Tips to Reduce ADHD Medication Side Effects in Adults
If you have adult ADHD, medications can bring about huge improvements in your life, restoring your focus and giving you back a feeling of control. But for some people, these drugs come with a price – side effects.
Most of the time, ADHD medication side effects are mild -- like upset stomach or insomnia -- and fade after a few weeks or months of treatment. Other times, side effects can be more problematic. The good news is that there are plenty of things you can do – on your own and with your doctor -- to ease your symptoms and smooth out your treatment.
Attention deficit hyperactivity disorder (ADHD) is a childhood condition that can last into adulthood in about one-third of cases.
If you've been diagnosed with ADHD as an adult, chances are good that your doctor has prescribed a medication -- typically a stimulant -- and suggested cognitive behavioral therapy or even a life coach. She might also have suggested a good pocket planner.
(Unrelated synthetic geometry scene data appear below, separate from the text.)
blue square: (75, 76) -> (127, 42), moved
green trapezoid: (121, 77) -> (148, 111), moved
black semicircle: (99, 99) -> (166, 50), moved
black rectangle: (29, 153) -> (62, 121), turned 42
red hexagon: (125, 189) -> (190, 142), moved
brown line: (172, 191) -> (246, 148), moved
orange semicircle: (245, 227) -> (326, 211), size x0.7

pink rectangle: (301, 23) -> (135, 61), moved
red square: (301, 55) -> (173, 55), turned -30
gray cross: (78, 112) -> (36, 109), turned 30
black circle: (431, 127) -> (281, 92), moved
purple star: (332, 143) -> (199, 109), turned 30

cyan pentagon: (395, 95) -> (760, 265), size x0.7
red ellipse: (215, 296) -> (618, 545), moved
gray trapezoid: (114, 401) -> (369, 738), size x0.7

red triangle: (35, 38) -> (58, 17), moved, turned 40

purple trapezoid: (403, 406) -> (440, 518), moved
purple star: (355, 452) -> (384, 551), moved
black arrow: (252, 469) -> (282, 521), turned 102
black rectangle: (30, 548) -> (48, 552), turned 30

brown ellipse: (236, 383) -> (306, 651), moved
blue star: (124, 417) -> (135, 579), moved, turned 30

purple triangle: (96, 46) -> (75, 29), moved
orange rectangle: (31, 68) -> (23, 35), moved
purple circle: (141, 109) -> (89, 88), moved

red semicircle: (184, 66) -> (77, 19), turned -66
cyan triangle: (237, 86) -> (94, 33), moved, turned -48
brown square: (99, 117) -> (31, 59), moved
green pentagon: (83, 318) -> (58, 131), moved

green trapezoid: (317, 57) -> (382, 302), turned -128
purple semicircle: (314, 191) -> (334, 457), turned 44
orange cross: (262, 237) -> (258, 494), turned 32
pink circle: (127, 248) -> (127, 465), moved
Treating ADHD in adults requires a multi-pronged approach. Symptoms are generally treated with medicine.
Here’s a rundown of some of the most common ADHD medication side effects along with tips on what to do about them.
Adult ADHD Medication Side Effects
There are five stimulant medicines that are FDA-approved for adult ADHD: Adderall XR, Focalin XR, Vyvanse, Quillivant XR, and Concerta. Ritalin, which is prescribed for children with ADHD, is also used to treat adult ADHD symptoms. There’s also one nonstimulant medication, Strattera, approved for adult ADHD. But while the drugs are different, they tend to cause a similar set of side effects.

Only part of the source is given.